In Lebanon, the population faces increasing hardship, as a result of the steadily deteriorating economic situation and impact of the COVID-19 pandemic. On 26 and 27 January in Tripoli, two protestors died following clashes with security forces.
In the UNIFIL area of operations, incidents of weapons pointing between the Israel Defense Forces and the Lebanese Armed Forces across the Blue Line contributed to heightened tensions. UNIFIL remains engaged with the parties to defuse tensions, including through its liaison and coordination efforts.
Madam President, in closing allow me to underline the following,
It is critical to begin the process of restoring hope to Palestinians and Israelis that the achievement of the two-State solution and a just, lasting and comprehensive peace can be realized. Given the reality of developments on the ground, the depth of the task is daunting, but not insurmountable. We must seize emerging opportunities.
The upcoming elections in Palestine may be one such opportunity. The extraordinarily high registration rate among the Palestinians is a resoundingly positive response from the people of Palestine in support of President Abbas’ call for elections. The holding of free and fair elections across the Occupied Palestinian Territory is a crucial step towards reestablishing Palestinian national unity, one that can renew the legitimacy of national institutions, including a democratically elected Legislative Council and Government in Palestine.
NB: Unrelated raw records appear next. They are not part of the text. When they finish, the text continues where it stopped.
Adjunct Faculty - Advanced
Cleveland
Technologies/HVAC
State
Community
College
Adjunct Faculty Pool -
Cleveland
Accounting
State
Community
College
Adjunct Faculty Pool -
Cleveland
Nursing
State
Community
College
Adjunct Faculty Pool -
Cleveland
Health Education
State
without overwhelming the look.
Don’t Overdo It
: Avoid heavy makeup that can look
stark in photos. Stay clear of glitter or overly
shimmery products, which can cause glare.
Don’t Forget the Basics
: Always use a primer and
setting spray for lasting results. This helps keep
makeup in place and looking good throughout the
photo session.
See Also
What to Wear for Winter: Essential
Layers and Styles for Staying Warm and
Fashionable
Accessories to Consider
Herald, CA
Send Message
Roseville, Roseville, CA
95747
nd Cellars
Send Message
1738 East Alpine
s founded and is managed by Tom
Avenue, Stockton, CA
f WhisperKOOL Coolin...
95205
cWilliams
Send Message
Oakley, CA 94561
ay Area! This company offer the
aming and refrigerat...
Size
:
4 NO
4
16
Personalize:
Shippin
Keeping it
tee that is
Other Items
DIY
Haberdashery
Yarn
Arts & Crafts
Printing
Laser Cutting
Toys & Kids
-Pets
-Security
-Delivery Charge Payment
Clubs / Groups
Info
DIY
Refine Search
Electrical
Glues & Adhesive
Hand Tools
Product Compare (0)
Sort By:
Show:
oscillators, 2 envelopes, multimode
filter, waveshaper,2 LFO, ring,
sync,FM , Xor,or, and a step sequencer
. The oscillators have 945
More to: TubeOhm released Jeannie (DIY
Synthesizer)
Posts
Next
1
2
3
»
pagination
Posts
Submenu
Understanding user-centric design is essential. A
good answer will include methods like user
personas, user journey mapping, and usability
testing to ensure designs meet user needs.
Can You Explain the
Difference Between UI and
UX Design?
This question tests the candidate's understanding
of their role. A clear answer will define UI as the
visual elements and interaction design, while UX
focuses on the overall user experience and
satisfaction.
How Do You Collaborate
The democratic right to vote, particularly for young people, is the right to decide one’s own political future and should be carefully guarded. The UN and the international community will continue to play an active part in supporting the election process.
Elections will also help to clear the path toward restoring a legitimate political horizon to realize a two-State solution. The United Nations, alongside its partners in the Middle East Quartet, will continue to support Palestinians and Israelis in their efforts to achieve this goal.